:: DATA IN THIS EXERCISE ::
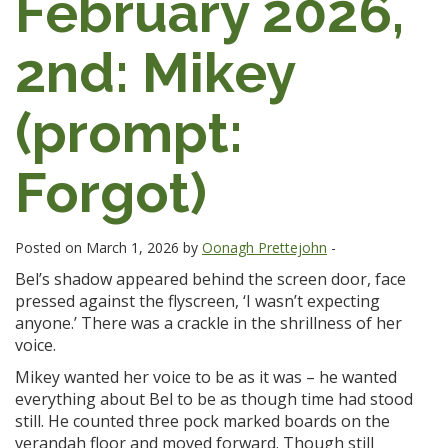
February 2026,
2nd: Mikey
(prompt:
Forgot)
Posted on March 1, 2026 by
Oonagh Prettejohn
-
Bel’s shadow appeared behind the screen door, face
pressed against the flyscreen, ‘I wasn’t expecting
anyone.’ There was a crackle in the shrillness of her
voice.
Mikey wanted her voice to be as it was – he wanted
everything about Bel to be as though time had stood
still. He counted three pock marked boards on the
verandah floor and moved forward. Though still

:: ACTIVITY ::
Only the lines from the one bearing "everything about Bel" through the end of the entries above belong in the answer, each one exactly as given.

:: OUTPUT OF THE TASK ::
everything about Bel to be as though time had stood
still. He counted three pock marked boards on the
verandah floor and moved forward. Though still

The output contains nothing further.